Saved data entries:
______________________________
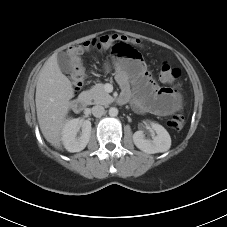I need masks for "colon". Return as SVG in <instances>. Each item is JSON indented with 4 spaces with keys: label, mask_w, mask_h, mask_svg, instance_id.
<instances>
[{
    "label": "colon",
    "mask_w": 227,
    "mask_h": 227,
    "mask_svg": "<svg viewBox=\"0 0 227 227\" xmlns=\"http://www.w3.org/2000/svg\"><path fill=\"white\" fill-rule=\"evenodd\" d=\"M139 44L138 41L129 39L123 35H106L98 39H93L79 45L70 47L67 50V56L70 62L71 79L76 88H79L83 80V68L81 55L91 49H110L111 53L119 58L137 59L138 54L134 49V45ZM180 70L172 67L167 62H162L160 66L161 81L171 84L176 90L181 86ZM168 125L174 130H181L184 127V116L181 113L171 116Z\"/></svg>",
    "instance_id": "5ec220e1"
}]
</instances>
______________________________
Exercise aim: Without any of the pictures, set the entries down again exactly as written.

Answer to the exercise:
I need masks for "colon". Return as SVG in <instances>. Each item is JSON indented with 4 spaces with keys: label, mask_w, mask_h, mask_svg, instance_id.
<instances>
[{
    "label": "colon",
    "mask_w": 227,
    "mask_h": 227,
    "mask_svg": "<svg viewBox=\"0 0 227 227\" xmlns=\"http://www.w3.org/2000/svg\"><path fill=\"white\" fill-rule=\"evenodd\" d=\"M139 44L138 41L129 39L123 35H106L98 39H93L79 45L70 47L67 50V56L70 62L71 79L76 88H79L83 80V68L81 55L91 49H110L111 53L119 58L137 59L138 54L134 49V45ZM180 70L172 67L167 62H162L160 66L161 81L171 84L176 90L181 86ZM168 125L174 130H181L184 127V116L181 113L171 116Z\"/></svg>",
    "instance_id": "5ec220e1"
}]
</instances>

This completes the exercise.